On Jan 12, 2015, at 10:27 PM, Vishnu Bhatt <vishnu.bhatt@xxxxxxxxxxx> wrote:
> I am capturing through tcpdump and then opening the file using Wireshark. But I can see only frames of 1514 bytes whereas data up to 3000 bytes are present.
What do you mean by "data up to 3000 bytes are present"?
The maximum *link-layer* packet size on Ethernet, without jumbo frames, is 1514 bytes if the packet doesn't include the FCS (1518 bytes if it does, but, on most systems, the FCS isn't captured).
However, a packet at a protocol layer *above* the link layer can be bigger than the maximum link-layer packet size; its contents will just have to be sent in multiple link-layer packets (frames).
For example, you can send an IPv4 datagram with 3000 bytes of payload; assuming no IP options are added to the packet, it will be fragmented at the IP layer into two IPv4 fragments with 1480 bytes of payload (1480 bytes of payload + 20 bytes of IPv4 header + 14 bytes of Ethernet header = 1514 bytes) and one IPv4 fragment with 40 bytes of payload.

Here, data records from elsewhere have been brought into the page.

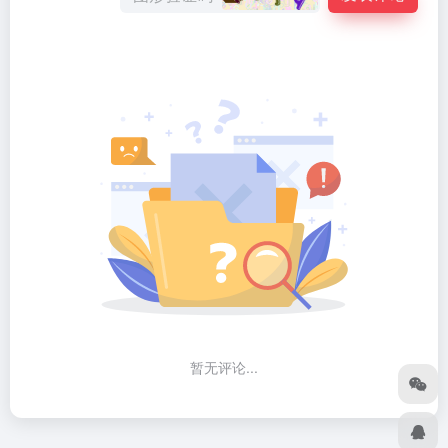
暂无评论...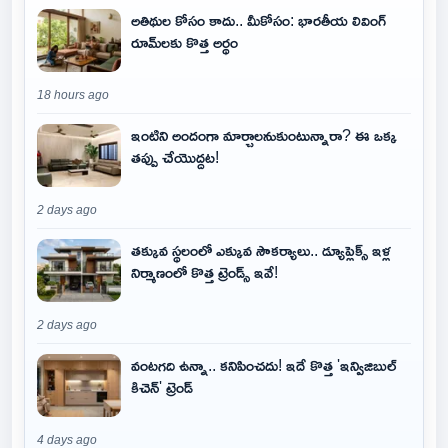
అతిథుల కోసం కాదు.. మీకోసం: భారతీయ లివింగ్
రూమ్‌లకు కొత్త అర్థం
18 hours ago
ఇంటిని అందంగా మార్చాలనుకుంటున్నారా? ఈ ఒక్క
తప్పు చేయొద్దట!
2 days ago
తక్కువ స్థలంలో ఎక్కువ సౌకర్యాలు.. డ్యూప్లెక్స్ ఇళ్ల
నిర్మాణంలో కొత్త ట్రెండ్స్ ఇవే!
2 days ago
వంటగది ఉన్నా.. కనిపించదు! ఇదే కొత్త 'ఇన్విజిబుల్
కిచెన్' ట్రెండ్
4 days ago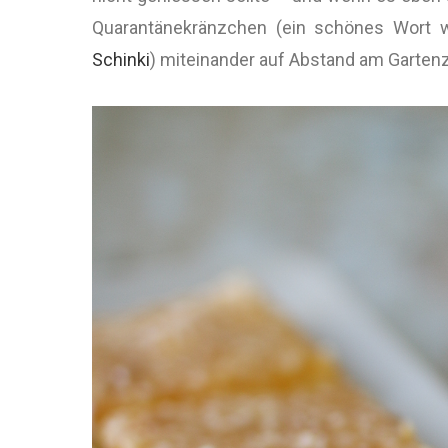
Quarantänekränzchen (ein schönes Wort w
Schinki
) miteinander auf Abstand am Garten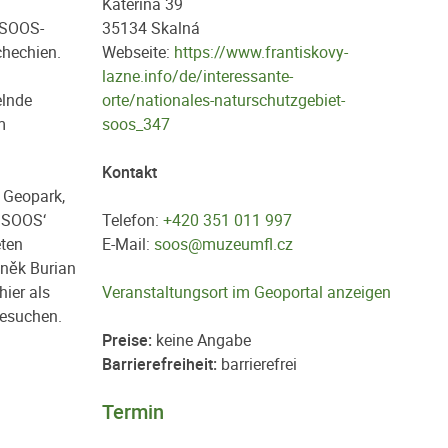
Kateřina 39
 SOOS-
35134 Skalná
chechien.
Webseite:
https://www.frantiskovy-
lazne.info/de/interessante-
elnde
orte/nationales-naturschutzgebiet-
m
soos_347
Kontakt
 Geopark,
m SOOS‘
Telefon:
+420 351 011 997
eten
E-Mail:
soos@muzeumfl.cz
něk Burian
ier als
Veranstaltungsort im Geoportal anzeigen
besuchen.
Preise:
keine Angabe
Barrierefreiheit:
barrierefrei
Termin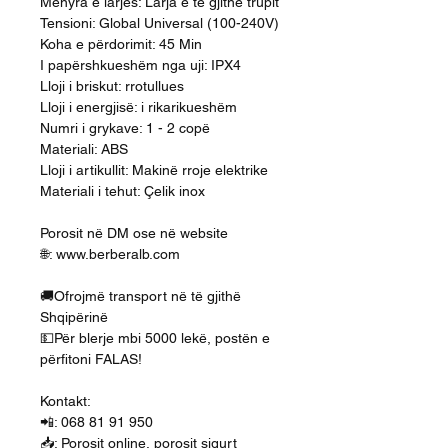
Mënyra e larjes: Larja e të gjithë trupit
Tensioni: Global Universal (100-240V)
Koha e përdorimit: 45 Min
I papërshkueshëm nga uji: IPX4
Lloji i briskut: rrotullues
Lloji i energjisë: i rikarikueshëm
Numri i grykave: 1 - 2 copë
Materiali: ABS
Lloji i artikullit: Makinë rroje elektrike
Materiali i tehut: Çelik inox
Porosit në DM ose në website
🌐: www.berberalb.com
🚚Ofrojmë transport në të gjithë
Shqipërinë
💵Për blerje mbi 5000 lekë, postën e
përfitoni FALAS!
Kontakt:
📲: 068 81 91 950
📥: Porosit online, porosit sigurt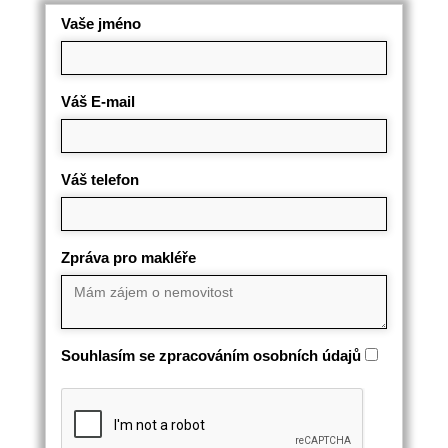
Vaše jméno
Váš E-mail
Váš telefon
Zpráva pro makléře
Souhlasím se zpracováním osobních údajů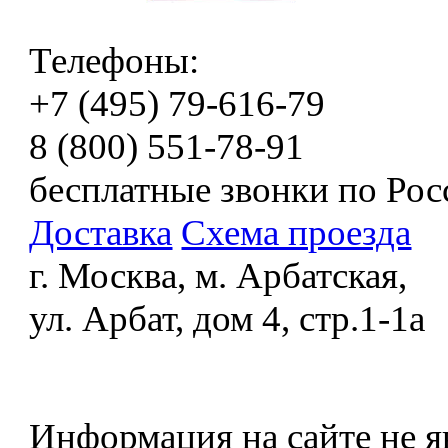
Телефоны:
+7 (495) 79-616-79
8 (800) 551-78-91
бесплатные звонки по Рос
Доставка
Схема проезда
г. Москва, м. Арбатская,
ул. Арбат, дом 4, стр.1-1а
Информация на сайте не я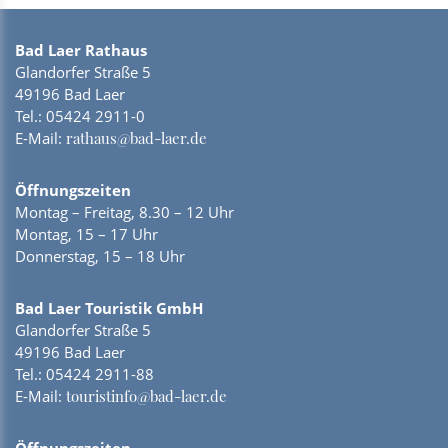
Bad Laer Rathaus
Glandorfer Straße 5
49196 Bad Laer
Tel.:
05424 2911-0
E-Mail:
rathaus@bad-laer.de
Öffnungszeiten
Montag – Freitag, 8.30 – 12 Uhr
Montag, 15 – 17 Uhr
Donnerstag, 15 – 18 Uhr
Bad Laer Touristik GmbH
Glandorfer Straße 5
49196 Bad Laer
Tel.:
05424 2911-88
E-Mail:
touristinfo@bad-laer.de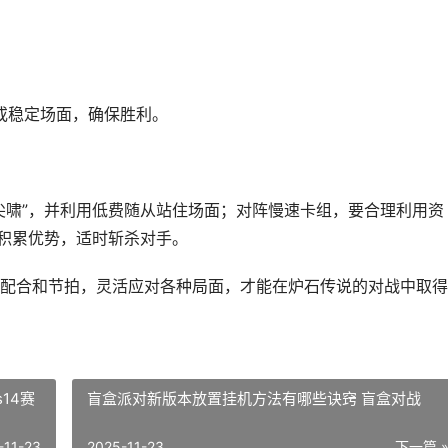
害或稳定场面，确保胜利。
尖啸”，并利用低费随从站住场面；对阵慢速卡组，要合理利用资
步积累优势，适时斩杀对手。
配合和节拍，灵活应对各种局面，才能在炉石传说的对战中取得
14赛
盲盒派对新版本放置挂机方法有哪些诀窍 盲盒对战
-11-23
2025-11-23
下一篇 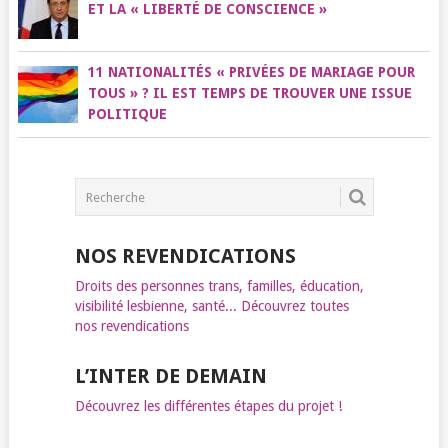
ET LA « LIBERTÉ DE CONSCIENCE »
11 NATIONALITÉS « PRIVÉES DE MARIAGE POUR
TOUS » ? IL EST TEMPS DE TROUVER UNE ISSUE
POLITIQUE
NOS REVENDICATIONS
Droits des personnes trans, familles, éducation,
visibilité lesbienne, santé... Découvrez toutes
nos revendications
L’INTER DE DEMAIN
Découvrez les différentes étapes du projet !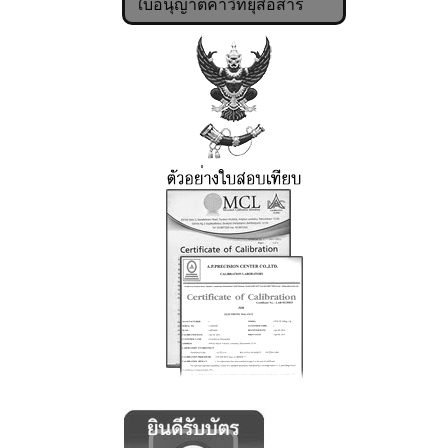
ใบอนุญาตค้าวิทยุสื่อสาร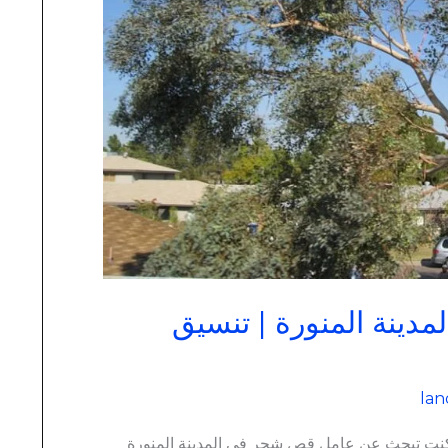
ينة المنورة | تنسيق
lan
كنت تبحث عن عامل قص شجر في المدينة المنورة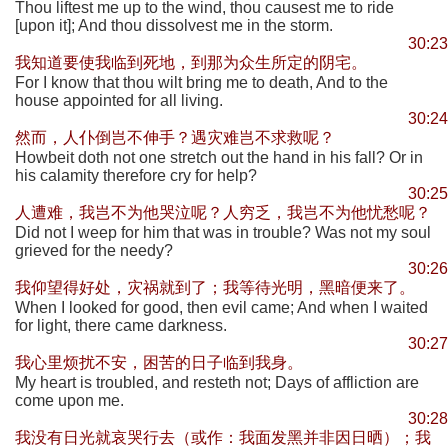
Thou liftest me up to the wind, thou causest me to ride
[upon it]; And thou dissolvest me in the storm.
30:23
我知道要使我临到死地，到那为众生所定的阴宅。
For I know that thou wilt bring me to death, And to the
house appointed for all living.
30:24
然而，人仆倒岂不伸手？遇灾难岂不求救呢？
Howbeit doth not one stretch out the hand in his fall? Or in
his calamity therefore cry for help?
30:25
人遭难，我岂不为他哭泣呢？人穷乏，我岂不为他忧愁呢？
Did not I weep for him that was in trouble? Was not my soul
grieved for the needy?
30:26
我仰望得好处，灾祸就到了；我等待光明，黑暗便来了。
When I looked for good, then evil came; And when I waited
for light, there came darkness.
30:27
我心里烦扰不安，困苦的日子临到我身。
My heart is troubled, and resteth not; Days of affliction are
come upon me.
30:28
我没有日光就哀哭行去（或作：我面发黑并非因日晒）；我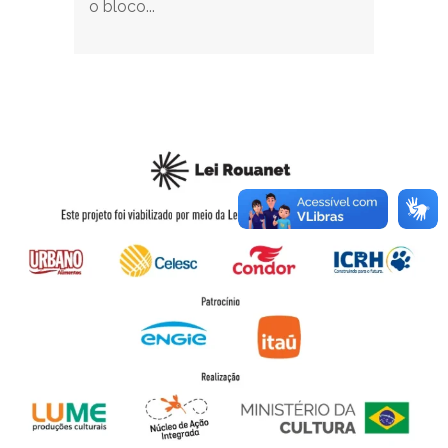
o bloco...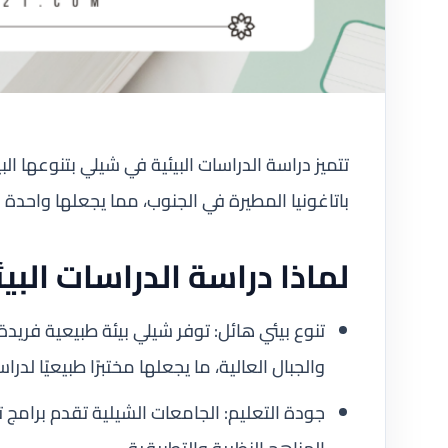
تتميز دراسة الدراسات البيئية في شيلي بتنوعها ال
باتاغونيا المطيرة في الجنوب، مما يجعلها واحدة 
لماذا دراسة الدراسات الب
تنوع بيئي هائل: توفر شيلي بيئة طبيعية فريدة 
والجبال العالية، ما يجعلها مختبرًا طبيعيًا لدرا
جودة التعليم: الجامعات الشيلية تقدم برامج ت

Or you can send an (SMB, AFP, NFS) write request or read reply with 3000 bytes of data over TCP; it will be sent in multiple TCP segments.
In both cases, however, you will only see *Ethernet frames* of 1514 bytes or fewer. However, Wireshark may be able to reassemble fragmented IPv4/IPv6 datagrams, or packets of protocols running on top of TCP, and show them to you, constructed from their component Ethernet frames.